Stored data entries
▽
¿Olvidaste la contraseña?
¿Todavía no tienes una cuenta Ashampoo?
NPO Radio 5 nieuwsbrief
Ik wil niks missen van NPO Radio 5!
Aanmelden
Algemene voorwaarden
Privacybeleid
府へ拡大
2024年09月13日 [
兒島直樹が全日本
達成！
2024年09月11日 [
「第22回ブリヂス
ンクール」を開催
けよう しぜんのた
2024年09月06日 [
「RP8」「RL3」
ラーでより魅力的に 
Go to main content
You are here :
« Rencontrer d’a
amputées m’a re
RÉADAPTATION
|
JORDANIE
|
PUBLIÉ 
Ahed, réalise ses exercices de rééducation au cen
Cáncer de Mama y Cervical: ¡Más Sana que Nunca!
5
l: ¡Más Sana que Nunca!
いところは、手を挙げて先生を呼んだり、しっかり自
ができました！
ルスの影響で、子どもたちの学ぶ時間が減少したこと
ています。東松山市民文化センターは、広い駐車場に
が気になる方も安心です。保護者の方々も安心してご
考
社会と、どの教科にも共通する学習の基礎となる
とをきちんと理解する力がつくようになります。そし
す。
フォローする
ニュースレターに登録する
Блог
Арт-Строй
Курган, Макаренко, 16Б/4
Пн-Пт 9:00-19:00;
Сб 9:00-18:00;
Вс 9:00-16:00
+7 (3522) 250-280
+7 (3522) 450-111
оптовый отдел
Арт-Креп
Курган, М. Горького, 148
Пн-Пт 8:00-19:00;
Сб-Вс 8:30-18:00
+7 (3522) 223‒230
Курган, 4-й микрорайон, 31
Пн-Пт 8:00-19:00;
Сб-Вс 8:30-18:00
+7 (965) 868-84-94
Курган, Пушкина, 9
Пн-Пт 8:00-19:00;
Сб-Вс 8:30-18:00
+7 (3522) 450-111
△
▽
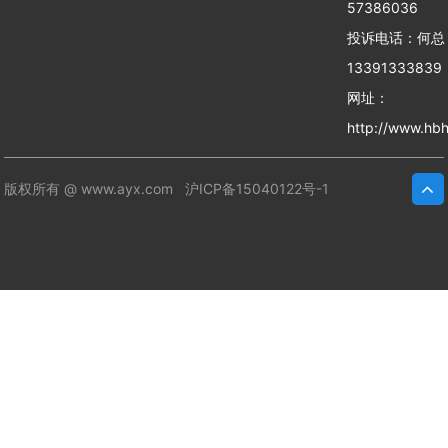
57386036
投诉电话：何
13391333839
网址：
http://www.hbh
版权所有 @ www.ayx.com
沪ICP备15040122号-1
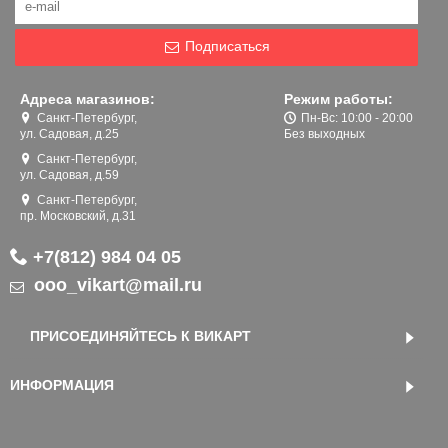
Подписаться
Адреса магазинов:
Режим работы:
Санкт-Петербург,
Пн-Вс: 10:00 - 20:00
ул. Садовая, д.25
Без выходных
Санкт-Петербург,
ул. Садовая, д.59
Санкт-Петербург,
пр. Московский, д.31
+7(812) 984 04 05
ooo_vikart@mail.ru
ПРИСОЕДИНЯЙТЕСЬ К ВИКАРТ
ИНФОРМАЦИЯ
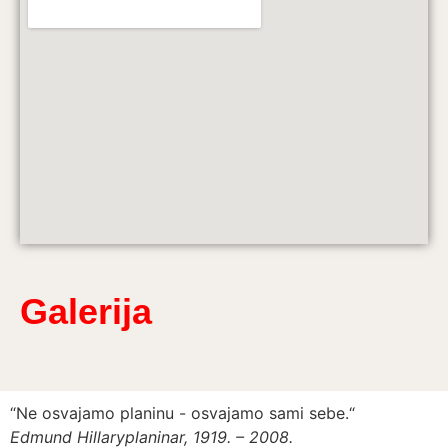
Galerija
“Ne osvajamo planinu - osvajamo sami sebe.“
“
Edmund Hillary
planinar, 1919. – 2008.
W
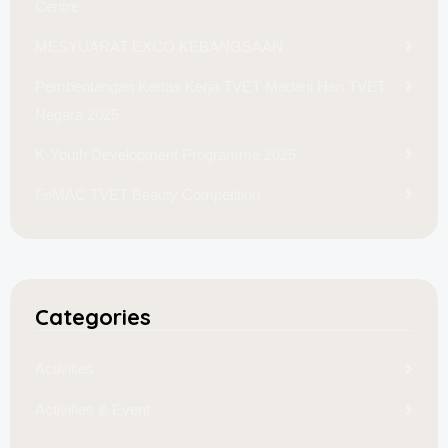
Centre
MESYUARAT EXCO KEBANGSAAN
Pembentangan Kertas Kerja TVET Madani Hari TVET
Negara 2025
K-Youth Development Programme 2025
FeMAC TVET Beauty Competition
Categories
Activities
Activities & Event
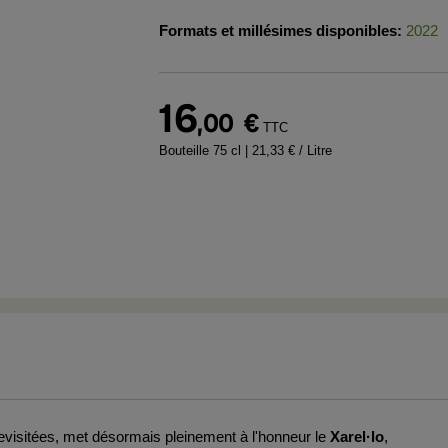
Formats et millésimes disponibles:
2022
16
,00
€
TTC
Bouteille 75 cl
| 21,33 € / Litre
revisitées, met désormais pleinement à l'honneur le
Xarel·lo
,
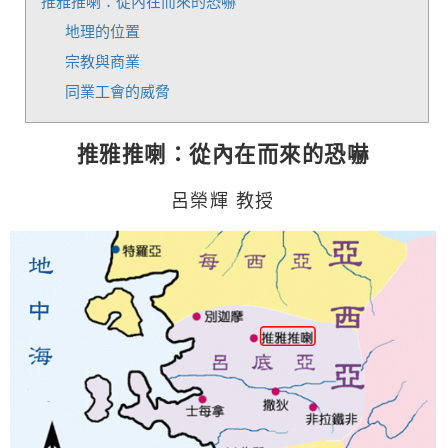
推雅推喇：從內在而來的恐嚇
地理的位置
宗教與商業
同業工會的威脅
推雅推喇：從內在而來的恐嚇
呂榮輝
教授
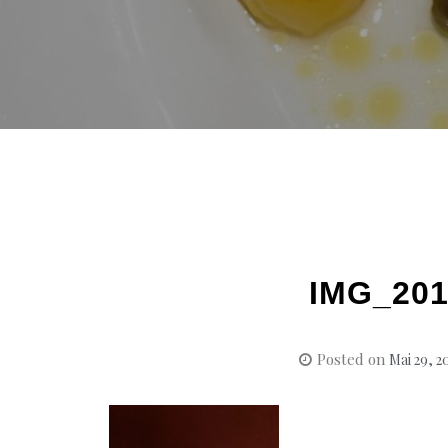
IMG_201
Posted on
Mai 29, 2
△
• [Your goal]
Pull every line containing "Курган" out of the entries.

• [Task answer]
Курган, Макаренко, 16Б/4
Курган, М. Горького, 148
Курган, 4-й микрорайон, 31
Курган, Пушкина, 9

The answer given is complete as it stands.